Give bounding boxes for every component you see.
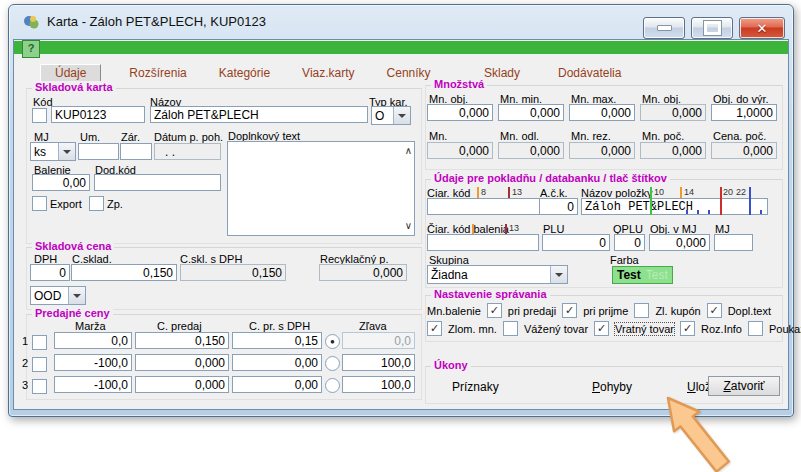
mn-min-input[interactable]: 0,000 [498,104,564,121]
barcode-tick [749,187,751,215]
csklad-input[interactable]: 0,150 [71,264,177,281]
kod-label: Kód [33,96,53,108]
um-input[interactable] [78,143,119,160]
zar-input[interactable] [120,143,152,160]
cpredaj-input-2[interactable]: 0,000 [135,354,229,371]
mj-right-input[interactable] [714,234,753,251]
obj-v-mj-input[interactable]: 0,000 [649,234,710,251]
price-row-num: 1 [22,335,28,347]
zl-kupon-checkbox[interactable] [634,303,649,318]
dph-input[interactable]: 0 [30,264,70,281]
datum-input[interactable]: . . [154,143,221,160]
dialog-content: ? Údaje Rozšírenia Kategórie Viaz.karty … [13,39,789,410]
barcode-subtick [760,210,762,214]
tab-cenniky[interactable]: Cenníky [383,65,435,81]
balenie-input[interactable]: 0,00 [32,174,90,191]
chevron-down-icon[interactable] [58,143,75,160]
vratny-tovar-label: Vratný tovar [615,323,674,335]
cpredaj-input-1[interactable]: 0,150 [135,332,229,349]
tab-rozsirenia[interactable]: Rozšírenia [125,65,190,81]
mn-max-input[interactable]: 0,000 [569,104,635,121]
nazov-polozky-input[interactable]: Záloh PET&PLECH [581,198,768,215]
kod-checkbox[interactable] [32,108,47,123]
export-checkbox[interactable] [32,196,47,211]
poukaz-checkbox[interactable] [748,321,763,336]
price-row-1-radio[interactable]: ● [325,334,340,349]
cprdph-input-2[interactable]: 0,00 [232,354,322,371]
help-button[interactable]: ? [22,40,40,58]
poukaz-label: Poukaz [769,323,801,335]
cpredaj-input-3[interactable]: 0,000 [135,376,229,393]
cprdph-header: C. pr. s DPH [249,320,310,332]
price-row-2-checkbox[interactable] [32,357,47,372]
window-title: Karta - Záloh PET&PLECH, KUP0123 [47,14,266,29]
section-title: Skladová cena [32,240,114,252]
cprdph-input-3[interactable]: 0,00 [232,376,322,393]
doplnkovy-textarea[interactable]: ∧ ∨ [227,141,415,236]
typ-kar-select[interactable]: O [371,106,411,125]
chevron-down-icon[interactable] [68,287,85,304]
dialog-window: Karta - Záloh PET&PLECH, KUP0123 ✕ ? Úda… [8,4,794,417]
barcode-subtick [697,210,699,214]
behavior-row-1: Mn.balenie ✓ pri predaji ✓ pri prijme Zl… [427,303,771,318]
mn-obj-input[interactable]: 0,000 [427,104,493,121]
mj-select[interactable]: ks [30,142,76,161]
marza-input-2[interactable]: -100,0 [54,354,132,371]
tab-dodavatelia[interactable]: Dodávatelia [554,65,625,81]
scroll-down-icon[interactable]: ∨ [405,221,412,231]
section-title: Skladová karta [32,81,116,93]
farba-swatch[interactable]: TestTest [612,266,673,284]
minimize-button[interactable] [643,17,685,39]
close-button[interactable]: ✕ [739,17,785,39]
dod-kod-input[interactable] [94,174,221,191]
maximize-button[interactable] [691,17,733,39]
ciar-kod-input[interactable] [427,198,542,215]
barcode-tick [680,187,682,198]
scroll-up-icon[interactable]: ∧ [405,146,412,156]
zp-label: Zp. [107,198,123,210]
kod-input[interactable]: KUP0123 [51,106,145,123]
close-icon: ✕ [757,22,768,35]
price-row-3-radio[interactable] [325,378,340,393]
obj-do-vyr-input[interactable]: 1,0000 [711,104,777,121]
mn-balenie-label: Mn.balenie [427,305,481,317]
tab-kategorie[interactable]: Kategórie [215,65,274,81]
maximize-icon [704,21,721,35]
zlava-input-3[interactable]: 100,0 [342,376,415,393]
tick-label-14: 14 [684,187,694,197]
dopl-text-checkbox[interactable]: ✓ [707,303,722,318]
chevron-down-icon[interactable] [550,266,567,283]
mn-odl-input: 0,000 [498,142,564,159]
skupina-select[interactable]: Žiadna [427,265,568,284]
ood-select[interactable]: OOD [30,286,86,305]
roz-info-checkbox[interactable]: ✓ [680,321,695,336]
tick-label-20: 20 [723,187,733,197]
nazov-input[interactable]: Záloh PET&PLECH [150,106,368,123]
qplu-input[interactable]: 0 [614,234,645,251]
tick-label-8: 8 [481,187,486,197]
tab-viaz-karty[interactable]: Viaz.karty [298,65,358,81]
price-row-1-checkbox[interactable] [32,335,47,350]
ack-input[interactable]: 0 [539,198,578,215]
barcode-tick [720,187,722,215]
pohyby-button[interactable]: Pohyby [592,380,632,394]
cpredaj-header: C. predaj [157,320,202,332]
zlom-mn-checkbox[interactable]: ✓ [427,321,442,336]
vratny-tovar-checkbox[interactable]: ✓ [594,321,609,336]
plu-input[interactable]: 0 [542,234,610,251]
marza-input-3[interactable]: -100,0 [54,376,132,393]
marza-input-1[interactable]: 0,0 [54,332,132,349]
price-row-3-checkbox[interactable] [32,379,47,394]
tab-udaje[interactable]: Údaje [40,64,101,82]
price-row-2-radio[interactable] [325,356,340,371]
pri-prijme-checkbox[interactable]: ✓ [562,303,577,318]
ciar-kod-balenia-input[interactable] [427,234,539,251]
title-bar[interactable]: Karta - Záloh PET&PLECH, KUP0123 ✕ [9,5,793,39]
chevron-down-icon[interactable] [393,107,410,124]
vazeny-tovar-checkbox[interactable] [503,321,518,336]
pri-predaji-checkbox[interactable]: ✓ [487,303,502,318]
zlava-input-2[interactable]: 100,0 [342,354,415,371]
priznaky-button[interactable]: Príznaky [452,380,499,394]
cprdph-input-1[interactable]: 0,15 [232,332,322,349]
zp-checkbox[interactable] [89,196,104,211]
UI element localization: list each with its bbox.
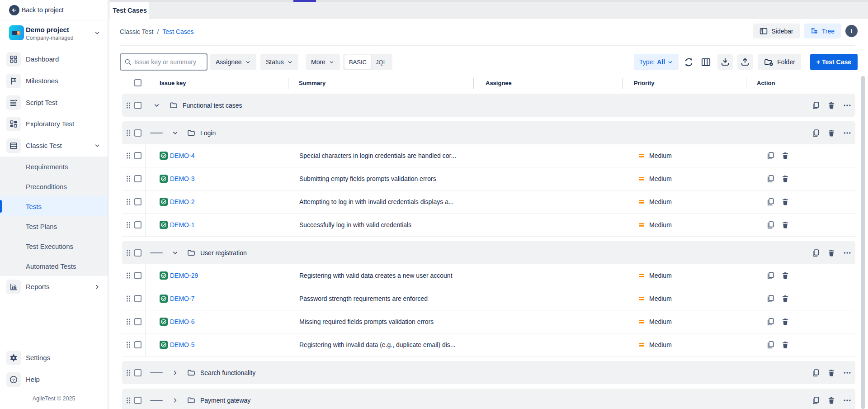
issue-key-link[interactable]: DEMO-1 — [170, 221, 194, 228]
info-icon[interactable]: i — [845, 25, 858, 37]
test-summary[interactable]: Password strength requirements are enfor… — [299, 295, 428, 302]
sidebar-item-settings[interactable]: Settings — [0, 347, 108, 369]
sidebar-item-exploratory-test[interactable]: Exploratory Test — [0, 113, 108, 135]
issue-key-link[interactable]: DEMO-7 — [170, 295, 194, 302]
copy-icon[interactable] — [766, 271, 774, 280]
trash-icon[interactable] — [781, 295, 789, 303]
trash-icon[interactable] — [827, 369, 836, 377]
breadcrumb-parent[interactable]: Classic Test — [120, 28, 153, 35]
drag-handle-icon[interactable] — [125, 175, 132, 183]
import-download-icon[interactable] — [717, 54, 733, 70]
column-header-assignee[interactable]: Assignee — [486, 80, 512, 86]
expand-chevron-icon[interactable] — [172, 249, 179, 256]
row-checkbox[interactable] — [134, 129, 142, 137]
row-checkbox[interactable] — [134, 272, 142, 279]
trash-icon[interactable] — [781, 341, 789, 349]
drag-handle-icon[interactable] — [125, 295, 132, 303]
sidebar-item-dashboard[interactable]: Dashboard — [0, 48, 108, 70]
test-summary[interactable]: Attempting to log in with invalid creden… — [299, 198, 454, 205]
copy-icon[interactable] — [766, 318, 774, 326]
trash-icon[interactable] — [827, 129, 836, 137]
test-summary[interactable]: Missing required fields prompts validati… — [299, 318, 434, 325]
select-all-checkbox[interactable] — [134, 79, 142, 86]
drag-handle-icon[interactable] — [125, 221, 132, 229]
issue-key-link[interactable]: DEMO-4 — [170, 152, 194, 159]
sidebar-item-classic-test[interactable]: Classic Test — [0, 135, 108, 157]
sidebar-item-tests[interactable]: Tests — [0, 196, 108, 216]
trash-icon[interactable] — [827, 396, 836, 404]
issue-key-link[interactable]: DEMO-2 — [170, 198, 194, 205]
test-summary[interactable]: Special characters in login credentials … — [299, 152, 456, 159]
trash-icon[interactable] — [827, 249, 836, 257]
expand-chevron-icon[interactable] — [172, 369, 179, 376]
drag-handle-icon[interactable] — [125, 369, 132, 377]
trash-icon[interactable] — [827, 101, 836, 109]
test-summary[interactable]: Successfully log in with valid credentia… — [299, 221, 411, 228]
row-checkbox[interactable] — [134, 295, 142, 302]
tab-test-cases[interactable]: Test Cases — [110, 2, 149, 19]
status-filter-button[interactable]: Status — [260, 54, 298, 70]
project-switcher-chevron-icon[interactable] — [94, 30, 100, 36]
copy-icon[interactable] — [766, 175, 774, 183]
row-checkbox[interactable] — [134, 102, 142, 109]
breadcrumb-current[interactable]: Test Cases — [162, 28, 193, 35]
copy-icon[interactable] — [766, 198, 774, 206]
expand-chevron-icon[interactable] — [172, 397, 179, 404]
drag-handle-icon[interactable] — [125, 198, 132, 206]
back-to-project[interactable]: Back to project — [0, 0, 108, 20]
sidebar-item-script-test[interactable]: Script Test — [0, 92, 108, 114]
sidebar-item-test-executions[interactable]: Test Executions — [0, 236, 108, 256]
more-options-icon[interactable] — [843, 249, 852, 257]
copy-icon[interactable] — [766, 341, 774, 349]
search-input[interactable] — [134, 58, 203, 66]
trash-icon[interactable] — [781, 318, 789, 326]
trash-icon[interactable] — [781, 152, 789, 160]
copy-icon[interactable] — [811, 396, 820, 404]
copy-icon[interactable] — [811, 129, 820, 137]
row-checkbox[interactable] — [134, 397, 142, 404]
copy-icon[interactable] — [766, 221, 774, 229]
folder-name[interactable]: Payment gateway — [200, 397, 250, 404]
column-header-priority[interactable]: Priority — [634, 80, 655, 86]
drag-handle-icon[interactable] — [125, 152, 132, 160]
expand-chevron-icon[interactable] — [153, 102, 160, 109]
more-filter-button[interactable]: More — [306, 54, 340, 70]
row-checkbox[interactable] — [134, 341, 142, 348]
sidebar-item-requirements[interactable]: Requirements — [0, 157, 108, 176]
copy-icon[interactable] — [766, 152, 774, 160]
copy-icon[interactable] — [766, 295, 774, 303]
issue-key-link[interactable]: DEMO-29 — [170, 272, 198, 279]
add-folder-button[interactable]: Folder — [758, 54, 801, 70]
row-checkbox[interactable] — [134, 318, 142, 325]
drag-handle-icon[interactable] — [125, 129, 132, 137]
basic-mode-button[interactable]: BASIC — [344, 55, 371, 69]
columns-icon[interactable] — [698, 55, 713, 69]
drag-handle-icon[interactable] — [125, 341, 132, 349]
row-checkbox[interactable] — [134, 369, 142, 376]
issue-key-link[interactable]: DEMO-6 — [170, 318, 194, 325]
export-upload-icon[interactable] — [737, 54, 753, 70]
row-checkbox[interactable] — [134, 221, 142, 228]
tree-view-button[interactable]: Tree — [804, 24, 841, 38]
test-summary[interactable]: Registering with valid data creates a ne… — [299, 272, 453, 279]
row-checkbox[interactable] — [134, 249, 142, 257]
search-box[interactable] — [120, 53, 208, 71]
drag-handle-icon[interactable] — [125, 396, 132, 404]
test-summary[interactable]: Registering with invalid data (e.g., dup… — [299, 341, 456, 348]
type-filter-button[interactable]: Type: All — [634, 54, 679, 70]
expand-chevron-icon[interactable] — [172, 129, 179, 136]
sidebar-item-help[interactable]: Help — [0, 369, 108, 390]
folder-name[interactable]: User registration — [200, 249, 247, 257]
new-test-case-button[interactable]: + Test Case — [810, 54, 858, 70]
jql-mode-button[interactable]: JQL — [371, 59, 391, 66]
copy-icon[interactable] — [811, 249, 820, 257]
vertical-scrollbar[interactable] — [861, 76, 865, 409]
column-header-issue-key[interactable]: Issue key — [160, 80, 186, 86]
trash-icon[interactable] — [781, 271, 789, 280]
drag-handle-icon[interactable] — [125, 271, 132, 280]
more-options-icon[interactable] — [843, 396, 852, 404]
issue-key-link[interactable]: DEMO-5 — [170, 341, 194, 348]
column-header-summary[interactable]: Summary — [299, 80, 326, 86]
sidebar-item-test-plans[interactable]: Test Plans — [0, 216, 108, 236]
column-header-action[interactable]: Action — [757, 80, 775, 86]
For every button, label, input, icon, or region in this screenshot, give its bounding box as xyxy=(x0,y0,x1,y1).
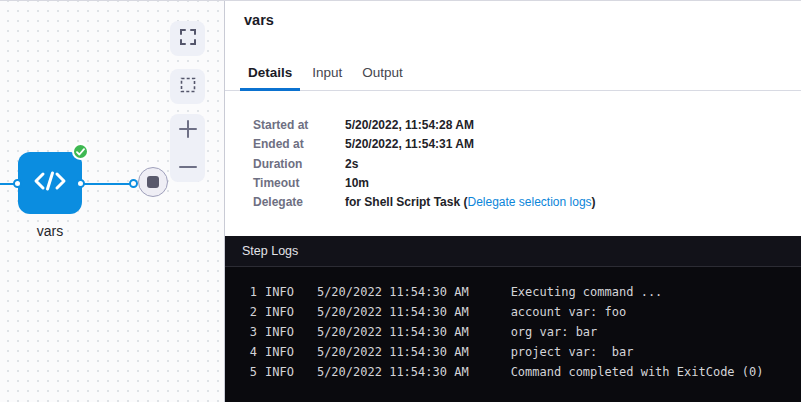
------------
-- TASK STATEMENT --
Within the data, how many lines hold the string "zlava"? Answer with the number and nothing more.

-- ANSWER TO THE PROBLEM --
2